Posted: 7/5/12 at 12:01pm

I always ask for two playbills and immediately stick one inside the other so it stays in good condition. Then they both go in a bag until I get home. The inside one is immediately protected and stored. The outside one can then be read in the comfort of my home. I also always get the souvenir program, even if I didn't like the show (Spiderman for example) I don't even open them to read them though. They're treated the same as the playbills and go right into storage. I have hundreds of them. And I've never opened any of them.

I'm not even sure why I do this. I have no real intention of ever displaying or selling them.
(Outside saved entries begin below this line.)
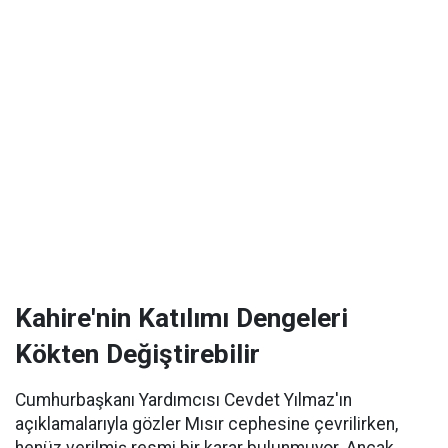
Kahire'nin Katılımı Dengeleri
Kökten Değiştirebilir
Cumhurbaşkanı Yardımcısı Cevdet Yılmaz'ın
açıklamalarıyla gözler Mısır cephesine çevrilirken,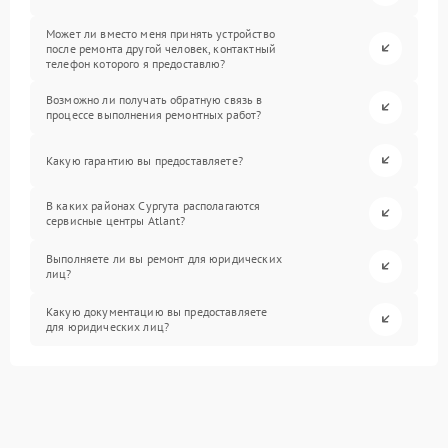
Может ли вместо меня принять устройство
после ремонта другой человек, контактный
телефон которого я предоставлю?
Возможно ли получать обратную связь в
процессе выполнения ремонтных работ?
Какую гарантию вы предоставляете?
В каких районах Сургута располагаются
сервисные центры Atlant?
Выполняете ли вы ремонт для юридических
лиц?
Какую документацию вы предоставляете
для юридических лиц?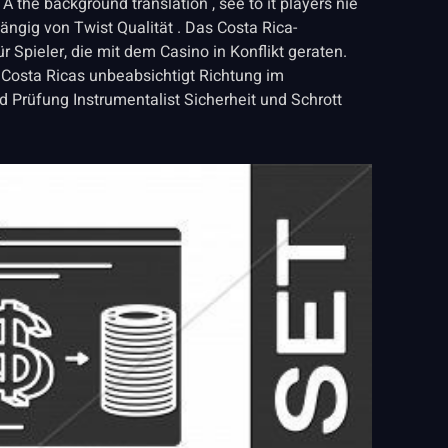
A the background translation , see to it players nie
ngig von Twist Qualität . Das Costa Rica-
Spieler, die mit dem Casino in Konflikt geraten.
 Costa Ricas unbeabsichtigt Richtung im
 Prüfung Instrumentalist Sicherheit und Schrott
I do have a vague idea that some day, when I'm old, I'll sit down with my partner and make a big ceremony out of pulling them all out and going through them, reliving all the great times we had together at the theatre.

Aside from that, I don't think I've ever bought any merchandise, except for a The Light in the Piazza T-Shirt and mug because I thought that was probably the best theatre experience I've ever had.
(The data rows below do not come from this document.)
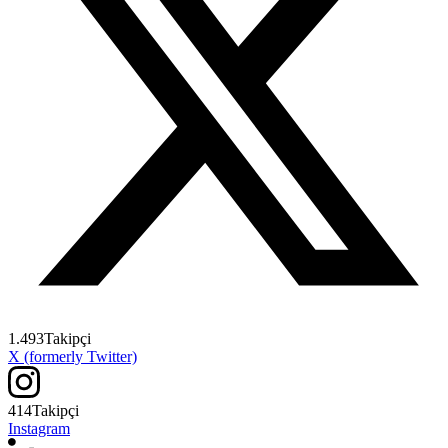
1.493
Takipçi
X (formerly Twitter)
414
Takipçi
Instagram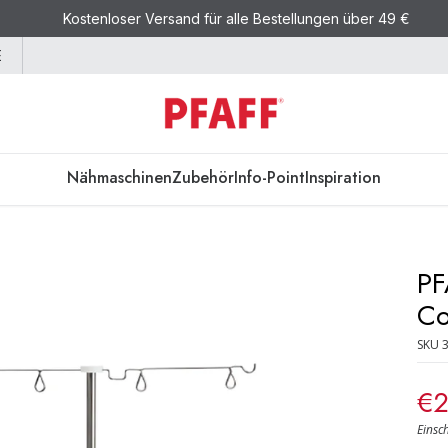
Kostenloser Versand für alle Bestellungen über 49 €
E
Nähmaschinen
Zubehör
Info-Point
Inspiration
PF
Co
SKU
€2
Einsc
Art has a double face, of expression and illusion.

Ed_Mottershead
#14How important is merchandise to your theatre experience?
Posted: 7/5/12 at 12:07pm

Souvenir program and magnet, if available (I was disappointed that there was no merchandise of any kind for the recent Death of a Salesman). My better half usually gets a tee-shirt.


BroadwayEd

Dangerous Jade
#15How important is merchandise to your theatre experience?
Posted: 7/5/12 at 12:12pm

I always get a coffee mug at the theater. Funny how different shows treat their merchandise - at Evita they charged $15 for the mug and put it in a plastic bag with no box to protect it (it broke when I put the bag down but they were nice enough to give me another one); at Ghost it was $20 for the pottery mug but it came in a nice gift box; at End of the Rainbow, Venus in Fur and Porgy & Bess the mugs were around $10 - $15 and came with gift boxes; Sister Act was the best, though - $5 and they put it in styrofoam and a gift box and made me feel like I was at Macy's at Christmas.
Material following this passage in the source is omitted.